Possible solutions to this problems is by reducing the request rates per time or making a delay between each requests. Simultaneous page accesing could be reduced to 2 -3 pages per time.
Avoid potentially sensitive areas
Don't ever become a spammer. Always respect 'robots.txt'. Obey the nofollow and noindex constraints in robots.txt. Even the Google bot can't access some sites. Website owners use the robots.txt file to give instructions about their site to web robots whether the site wants to be crawled and how to crawl and index the pages on their website or hate being crawled.
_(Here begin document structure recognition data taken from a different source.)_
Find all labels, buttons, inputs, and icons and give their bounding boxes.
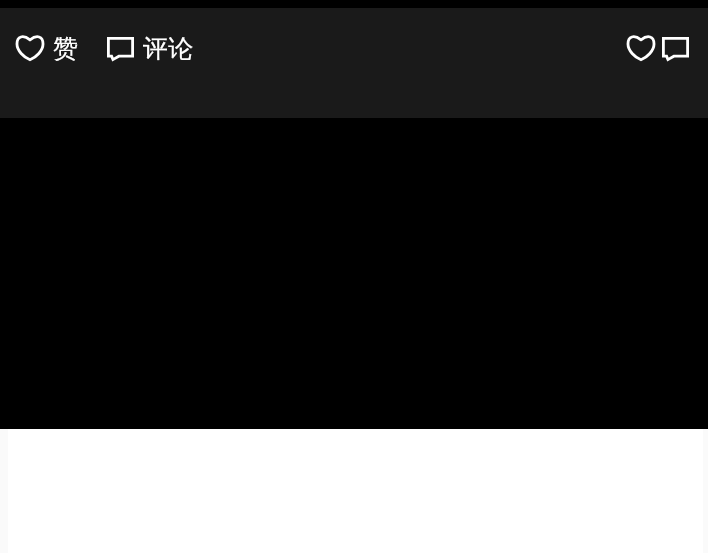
button[interactable]: Comment — [652, 27, 699, 71]
staticText: 赞 — [53, 33, 78, 61]
button[interactable]: 赞 — [6, 23, 92, 71]
button[interactable]: 评论 — [97, 24, 207, 72]
button[interactable]: Like — [617, 24, 665, 72]
staticText: 评论 — [143, 33, 193, 61]
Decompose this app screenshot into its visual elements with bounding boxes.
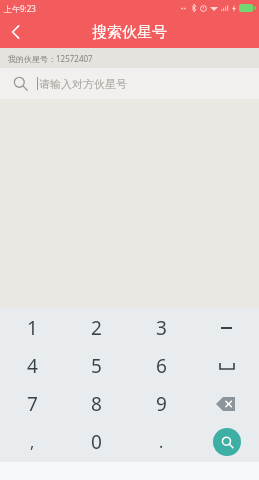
staticText: 9 bbox=[156, 391, 167, 417]
button[interactable]: 5 bbox=[64, 348, 129, 384]
staticText: . bbox=[159, 431, 164, 453]
staticText: 7 bbox=[27, 391, 38, 417]
staticText: 3 bbox=[156, 315, 167, 341]
button[interactable]: 4 bbox=[0, 348, 64, 384]
staticText: 5 bbox=[91, 353, 102, 379]
staticText: , bbox=[30, 431, 35, 453]
button[interactable]: 6 bbox=[129, 348, 194, 384]
button[interactable]: 7 bbox=[0, 386, 64, 422]
button[interactable]: Dash bbox=[194, 310, 259, 346]
button[interactable]: 0 bbox=[64, 424, 129, 460]
staticText: 我的伙星号：12572407 bbox=[8, 53, 93, 64]
staticText: 6 bbox=[156, 353, 167, 379]
button[interactable]: Backspace bbox=[194, 386, 259, 422]
staticText: 0 bbox=[91, 429, 102, 455]
button[interactable]: , bbox=[0, 424, 64, 460]
staticText: 搜索伙星号 bbox=[92, 23, 167, 42]
button[interactable]: 1 bbox=[0, 310, 64, 346]
button[interactable]: . bbox=[129, 424, 194, 460]
button[interactable]: 9 bbox=[129, 386, 194, 422]
button[interactable]: 3 bbox=[129, 310, 194, 346]
button[interactable]: 2 bbox=[64, 310, 129, 346]
button[interactable]: Search bbox=[194, 424, 259, 460]
staticText: 8 bbox=[91, 391, 102, 417]
staticText: 上午9:23 bbox=[4, 3, 36, 14]
button[interactable]: 请输入对方伙星号 bbox=[0, 68, 259, 99]
staticText: 4 bbox=[27, 353, 38, 379]
staticText: 1 bbox=[27, 315, 38, 341]
button[interactable]: Space bbox=[194, 348, 259, 384]
staticText: 2 bbox=[91, 315, 102, 341]
staticText: 请输入对方伙星号 bbox=[39, 77, 127, 91]
button[interactable]: 8 bbox=[64, 386, 129, 422]
button[interactable]: Back bbox=[0, 16, 32, 48]
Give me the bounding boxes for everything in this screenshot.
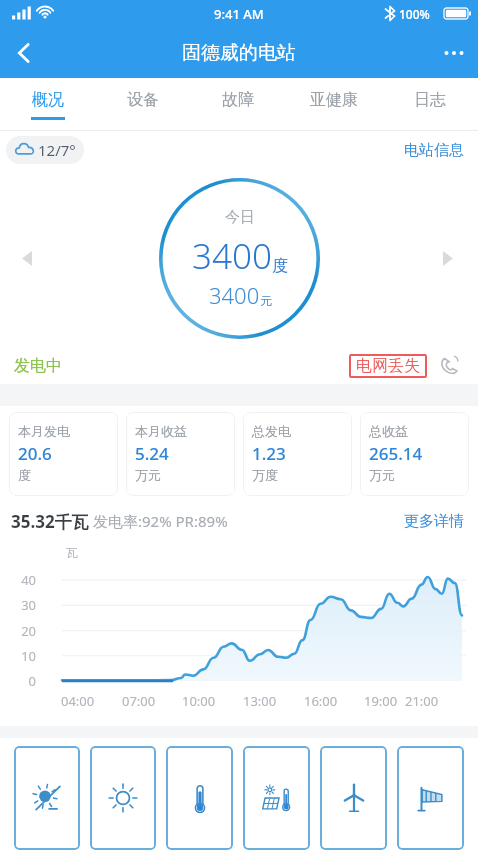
staticText: 265.14 bbox=[369, 442, 423, 465]
staticText: 瓦 bbox=[66, 545, 78, 560]
button[interactable]: 电站信息 bbox=[404, 141, 464, 160]
button[interactable]: Ambient temperature bbox=[166, 746, 233, 850]
staticText: 度 bbox=[272, 256, 288, 276]
staticText: 万元 bbox=[135, 467, 161, 483]
staticText: 万度 bbox=[252, 467, 278, 483]
staticText: 20 bbox=[0, 622, 36, 640]
button[interactable]: 亚健康 bbox=[286, 78, 382, 131]
staticText: 21:00 bbox=[405, 692, 439, 710]
staticText: 日志 bbox=[414, 90, 446, 110]
staticText: 设备 bbox=[127, 90, 159, 110]
button[interactable]: 概况 bbox=[0, 78, 95, 131]
staticText: 16:00 bbox=[304, 692, 338, 710]
button[interactable]: 总发电 bbox=[243, 412, 352, 496]
staticText: 本月收益 bbox=[135, 423, 187, 439]
staticText: 19:00 bbox=[364, 692, 398, 710]
button[interactable]: 今日 bbox=[158, 177, 321, 340]
staticText: 13:00 bbox=[243, 692, 277, 710]
staticText: 概况 bbox=[32, 90, 64, 110]
button[interactable]: Wind turbine bbox=[320, 746, 387, 850]
staticText: 10:00 bbox=[182, 692, 216, 710]
staticText: 35.32千瓦 bbox=[11, 510, 89, 533]
staticText: 本月发电 bbox=[18, 423, 70, 439]
staticText: 0 bbox=[0, 672, 36, 690]
button[interactable]: 设备 bbox=[95, 78, 190, 131]
button[interactable]: Irradiance bbox=[90, 746, 156, 850]
staticText: 度 bbox=[18, 467, 31, 483]
staticText: 今日 bbox=[225, 208, 255, 227]
button[interactable]: Next day bbox=[430, 241, 464, 275]
staticText: 更多详情 bbox=[404, 512, 464, 531]
staticText: 故障 bbox=[222, 90, 254, 110]
staticText: 100% bbox=[399, 6, 430, 22]
staticText: 总收益 bbox=[369, 423, 408, 439]
button[interactable]: 本月发电 bbox=[9, 412, 118, 496]
button[interactable]: 日志 bbox=[382, 78, 478, 131]
button[interactable]: Back bbox=[0, 29, 48, 77]
staticText: 10 bbox=[0, 647, 36, 665]
button[interactable]: 故障 bbox=[190, 78, 286, 131]
staticText: 12/7° bbox=[38, 140, 76, 160]
staticText: 总发电 bbox=[252, 423, 291, 439]
staticText: 发电中 bbox=[14, 356, 62, 376]
staticText: 电站信息 bbox=[404, 141, 464, 160]
staticText: 发电率:92% PR:89% bbox=[93, 511, 228, 531]
staticText: 亚健康 bbox=[310, 90, 358, 110]
staticText: 电网丢失 bbox=[356, 356, 420, 376]
button[interactable]: 本月收益 bbox=[126, 412, 235, 496]
staticText: 3400 bbox=[209, 280, 260, 310]
button[interactable]: Daily irradiance bbox=[14, 746, 80, 850]
button[interactable]: 电网丢失 bbox=[349, 354, 427, 378]
staticText: 1.23 bbox=[252, 442, 286, 465]
button[interactable]: Module temperature bbox=[243, 746, 310, 850]
button[interactable]: Wind speed bbox=[397, 746, 464, 850]
staticText: 5.24 bbox=[135, 442, 169, 465]
button[interactable]: 更多详情 bbox=[404, 512, 464, 531]
staticText: 3400 bbox=[192, 232, 272, 280]
staticText: 万元 bbox=[369, 467, 395, 483]
button[interactable]: Previous day bbox=[10, 241, 44, 275]
staticText: 04:00 bbox=[61, 692, 95, 710]
staticText: 9:41 AM bbox=[214, 5, 264, 23]
staticText: 20.6 bbox=[18, 442, 52, 465]
button[interactable]: Call support bbox=[432, 349, 466, 383]
staticText: 固德威的电站 bbox=[182, 41, 296, 65]
button[interactable]: 总收益 bbox=[360, 412, 469, 496]
staticText: 07:00 bbox=[122, 692, 156, 710]
staticText: 元 bbox=[260, 293, 272, 308]
button[interactable]: 12/7° bbox=[6, 136, 84, 164]
staticText: 30 bbox=[0, 596, 36, 614]
button[interactable]: More options bbox=[430, 29, 478, 77]
button[interactable]: 发电中 bbox=[14, 356, 62, 376]
staticText: 40 bbox=[0, 571, 36, 589]
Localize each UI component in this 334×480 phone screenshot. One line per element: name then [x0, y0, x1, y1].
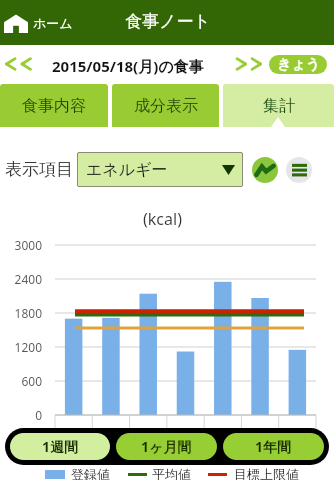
staticText: きょう: [277, 56, 320, 74]
button[interactable]: 次の日: [233, 49, 269, 79]
staticText: エネルギー: [86, 160, 222, 180]
staticText: 集計: [263, 96, 295, 116]
staticText: 目標上限値: [234, 466, 299, 480]
button[interactable]: リスト表示: [286, 157, 312, 183]
button[interactable]: 集計: [223, 84, 334, 127]
staticText: 2015/05/18(月)の食事: [52, 56, 204, 76]
staticText: 成分表示: [134, 96, 198, 116]
staticText: ホーム: [33, 15, 73, 31]
staticText: 登録値: [71, 466, 110, 480]
staticText: 1年間: [255, 437, 292, 456]
staticText: 2400: [0, 271, 42, 287]
button[interactable]: 1週間: [10, 433, 110, 460]
staticText: 食事内容: [22, 96, 86, 116]
staticText: 表示項目: [5, 159, 73, 180]
button[interactable]: 1年間: [223, 433, 324, 460]
button[interactable]: 成分表示: [112, 84, 219, 127]
staticText: 平均値: [152, 466, 191, 480]
button[interactable]: 食事内容: [0, 84, 108, 127]
button[interactable]: 1ヶ月間: [116, 433, 217, 460]
staticText: 食事ノート: [125, 11, 211, 32]
button[interactable]: グラフ表示: [252, 157, 278, 183]
staticText: 1200: [0, 339, 42, 355]
button[interactable]: ホーム: [4, 13, 73, 32]
button[interactable]: きょう: [269, 55, 327, 74]
staticText: 0: [0, 407, 42, 423]
staticText: 3000: [0, 237, 42, 253]
button[interactable]: エネルギー: [77, 152, 243, 187]
button[interactable]: 前の日: [0, 49, 38, 79]
staticText: 1ヶ月間: [141, 437, 192, 456]
staticText: 1週間: [42, 437, 79, 456]
staticText: 600: [0, 373, 42, 389]
staticText: (kcal): [143, 208, 182, 230]
staticText: 1800: [0, 305, 42, 321]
Even if the robots.txt file allows you to crawl the data, there occur some traps that helps the site owner to distinguish whether the user is a bot or a human. While crawling requests are made by traversing each url in site, some responses may be redundant while some destination may not be accurate or it may be blank. Once we are caching the data, these redundant or unwanted request consumes memory .Traps like infinite looping to engage a request to be stuck in one place and presence of dummy urls is also set of other problems.Memory is wasted by this unwanted looping and irrelevant page parsing.
To defend crawling, anti-scraping tools are used by site owners. Eg:Botdefender.
Honeypot is a technique used by designers to put some links that only a crawler bot could fetch , not a normal user. Should make the bot recognise these traps or hence it'll be blacklisted.
Always be different
Robots follow the same crawling pattern. Sites that have intelligent anti-crawling mechanisms can easily detect spiders by finding pattern in their actions. Humans won't perform repetitive tasks. Incorporate some random clicks on the page, mouse movements and random actions that will make a spider looks like a human client.
Usage of different IP pool address
Initiating large requests from same IP creates suspicion and finally blocks the person. Once blocked, stop crawling with the same address. Several crawling services provide multiple IPs so that each request is made from a different IP. This creates an impression that requests are made from several systems.
Most sites wants its data to be crawled, only then they'll get its reach. But don't take too much more than deserved, a decent crawler should know his limits and reaches.